__WORK ITEM__
Go through the records and copy each line where the string "trọng" occurs.

__TASK INPUTS__

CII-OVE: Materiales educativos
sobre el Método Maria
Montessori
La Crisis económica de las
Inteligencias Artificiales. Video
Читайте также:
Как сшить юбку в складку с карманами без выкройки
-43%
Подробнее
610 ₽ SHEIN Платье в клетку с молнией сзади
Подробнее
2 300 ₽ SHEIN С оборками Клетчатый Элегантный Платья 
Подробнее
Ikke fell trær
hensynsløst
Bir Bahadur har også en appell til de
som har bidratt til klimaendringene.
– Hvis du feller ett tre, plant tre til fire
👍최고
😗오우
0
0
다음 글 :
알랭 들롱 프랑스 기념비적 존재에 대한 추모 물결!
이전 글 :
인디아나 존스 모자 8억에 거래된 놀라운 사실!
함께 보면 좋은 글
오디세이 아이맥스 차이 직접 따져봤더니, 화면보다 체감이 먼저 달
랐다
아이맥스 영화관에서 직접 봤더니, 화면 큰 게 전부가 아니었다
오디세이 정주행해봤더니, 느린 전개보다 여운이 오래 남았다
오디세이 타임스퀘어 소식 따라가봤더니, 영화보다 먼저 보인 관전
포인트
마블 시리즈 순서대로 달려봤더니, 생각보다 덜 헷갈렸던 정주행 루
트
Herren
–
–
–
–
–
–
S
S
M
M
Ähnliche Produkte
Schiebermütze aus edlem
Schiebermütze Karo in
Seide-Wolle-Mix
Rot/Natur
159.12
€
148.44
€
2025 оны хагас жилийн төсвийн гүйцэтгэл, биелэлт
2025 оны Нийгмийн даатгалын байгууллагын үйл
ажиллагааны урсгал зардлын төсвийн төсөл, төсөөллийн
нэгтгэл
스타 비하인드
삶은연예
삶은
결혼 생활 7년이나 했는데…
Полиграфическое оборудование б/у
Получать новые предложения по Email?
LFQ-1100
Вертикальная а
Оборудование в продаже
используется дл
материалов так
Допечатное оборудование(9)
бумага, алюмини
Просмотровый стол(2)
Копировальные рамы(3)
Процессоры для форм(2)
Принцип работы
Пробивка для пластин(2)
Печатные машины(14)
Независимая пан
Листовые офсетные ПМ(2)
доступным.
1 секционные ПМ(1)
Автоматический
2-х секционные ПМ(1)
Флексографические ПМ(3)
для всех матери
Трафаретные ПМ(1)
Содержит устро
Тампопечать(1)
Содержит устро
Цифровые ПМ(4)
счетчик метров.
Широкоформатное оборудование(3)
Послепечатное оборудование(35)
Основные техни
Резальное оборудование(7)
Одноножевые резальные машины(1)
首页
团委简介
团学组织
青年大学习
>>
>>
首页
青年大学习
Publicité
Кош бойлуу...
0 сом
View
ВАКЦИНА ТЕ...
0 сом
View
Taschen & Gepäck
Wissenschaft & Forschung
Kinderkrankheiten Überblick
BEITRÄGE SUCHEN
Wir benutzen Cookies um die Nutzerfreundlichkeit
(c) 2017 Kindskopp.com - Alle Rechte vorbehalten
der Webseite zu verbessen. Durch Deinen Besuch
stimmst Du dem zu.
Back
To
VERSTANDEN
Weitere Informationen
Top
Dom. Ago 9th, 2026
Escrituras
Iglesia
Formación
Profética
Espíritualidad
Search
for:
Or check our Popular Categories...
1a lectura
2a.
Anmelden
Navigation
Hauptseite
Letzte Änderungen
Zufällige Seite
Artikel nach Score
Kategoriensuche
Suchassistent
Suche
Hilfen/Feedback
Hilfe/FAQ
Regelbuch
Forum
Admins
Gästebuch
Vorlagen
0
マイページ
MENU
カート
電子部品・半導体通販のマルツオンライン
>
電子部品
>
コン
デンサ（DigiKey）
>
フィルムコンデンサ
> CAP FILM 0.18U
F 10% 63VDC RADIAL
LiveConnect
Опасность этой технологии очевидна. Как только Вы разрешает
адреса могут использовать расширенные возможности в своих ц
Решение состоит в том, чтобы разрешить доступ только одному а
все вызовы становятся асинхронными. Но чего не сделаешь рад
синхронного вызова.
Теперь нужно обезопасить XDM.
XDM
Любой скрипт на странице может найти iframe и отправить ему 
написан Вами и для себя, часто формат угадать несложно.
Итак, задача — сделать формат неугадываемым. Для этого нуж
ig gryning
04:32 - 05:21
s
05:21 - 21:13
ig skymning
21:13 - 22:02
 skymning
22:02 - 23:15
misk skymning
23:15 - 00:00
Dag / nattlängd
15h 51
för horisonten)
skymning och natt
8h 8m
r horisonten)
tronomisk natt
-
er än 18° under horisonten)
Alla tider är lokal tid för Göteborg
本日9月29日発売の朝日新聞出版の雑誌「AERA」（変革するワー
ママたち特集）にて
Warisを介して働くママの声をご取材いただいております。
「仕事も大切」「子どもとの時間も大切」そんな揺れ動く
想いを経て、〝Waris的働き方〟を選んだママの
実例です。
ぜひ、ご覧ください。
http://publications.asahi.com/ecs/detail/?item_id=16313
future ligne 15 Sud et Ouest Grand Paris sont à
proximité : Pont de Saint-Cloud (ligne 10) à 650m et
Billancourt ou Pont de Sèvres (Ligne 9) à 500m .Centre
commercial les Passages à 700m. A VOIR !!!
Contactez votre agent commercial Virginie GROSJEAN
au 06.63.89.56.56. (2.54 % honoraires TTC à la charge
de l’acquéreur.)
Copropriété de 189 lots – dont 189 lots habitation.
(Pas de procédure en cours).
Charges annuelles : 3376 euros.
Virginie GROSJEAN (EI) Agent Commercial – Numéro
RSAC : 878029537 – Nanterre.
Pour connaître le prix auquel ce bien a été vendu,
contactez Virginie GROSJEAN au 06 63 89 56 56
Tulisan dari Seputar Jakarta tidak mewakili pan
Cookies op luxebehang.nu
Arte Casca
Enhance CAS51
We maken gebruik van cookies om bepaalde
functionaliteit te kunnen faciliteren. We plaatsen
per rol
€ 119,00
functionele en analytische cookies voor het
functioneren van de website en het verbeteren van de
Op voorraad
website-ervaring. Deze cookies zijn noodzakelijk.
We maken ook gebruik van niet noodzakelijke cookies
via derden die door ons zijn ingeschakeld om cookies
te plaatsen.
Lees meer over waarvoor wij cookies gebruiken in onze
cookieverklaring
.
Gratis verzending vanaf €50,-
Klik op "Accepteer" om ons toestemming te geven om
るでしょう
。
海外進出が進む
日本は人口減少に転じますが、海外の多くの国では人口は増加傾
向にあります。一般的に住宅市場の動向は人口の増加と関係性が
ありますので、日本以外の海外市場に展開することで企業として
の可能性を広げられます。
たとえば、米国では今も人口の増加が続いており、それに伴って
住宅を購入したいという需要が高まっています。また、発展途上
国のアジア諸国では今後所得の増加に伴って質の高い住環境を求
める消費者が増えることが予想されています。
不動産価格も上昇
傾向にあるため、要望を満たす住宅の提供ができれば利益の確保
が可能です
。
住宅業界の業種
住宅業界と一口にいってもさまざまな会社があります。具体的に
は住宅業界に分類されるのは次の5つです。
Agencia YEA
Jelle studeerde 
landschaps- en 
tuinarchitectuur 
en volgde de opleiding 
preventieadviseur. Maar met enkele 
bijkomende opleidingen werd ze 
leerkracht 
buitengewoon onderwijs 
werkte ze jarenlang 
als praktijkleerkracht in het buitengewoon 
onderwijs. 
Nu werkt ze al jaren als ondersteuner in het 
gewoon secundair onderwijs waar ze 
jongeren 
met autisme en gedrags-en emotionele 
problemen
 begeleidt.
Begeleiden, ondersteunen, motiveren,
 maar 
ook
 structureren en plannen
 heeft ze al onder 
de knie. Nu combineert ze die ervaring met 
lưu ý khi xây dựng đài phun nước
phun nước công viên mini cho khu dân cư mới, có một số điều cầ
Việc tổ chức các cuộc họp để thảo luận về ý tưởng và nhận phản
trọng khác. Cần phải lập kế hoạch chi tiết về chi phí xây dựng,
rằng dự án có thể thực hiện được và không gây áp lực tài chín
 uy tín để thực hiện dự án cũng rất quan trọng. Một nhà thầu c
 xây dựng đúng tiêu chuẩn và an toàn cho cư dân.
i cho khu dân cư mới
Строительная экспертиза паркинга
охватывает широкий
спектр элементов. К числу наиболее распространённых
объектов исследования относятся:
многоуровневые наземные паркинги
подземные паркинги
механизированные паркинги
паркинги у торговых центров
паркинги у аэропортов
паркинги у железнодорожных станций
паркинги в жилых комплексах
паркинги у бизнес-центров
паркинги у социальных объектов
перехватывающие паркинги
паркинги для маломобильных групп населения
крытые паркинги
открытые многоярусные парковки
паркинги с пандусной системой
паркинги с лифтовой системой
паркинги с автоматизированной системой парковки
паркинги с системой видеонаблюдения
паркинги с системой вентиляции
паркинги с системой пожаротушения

__REPLY__
trọng khác. Cần phải lập kế hoạch chi tiết về chi phí xây dựng,
 uy tín để thực hiện dự án cũng rất quan trọng. Một nhà thầu c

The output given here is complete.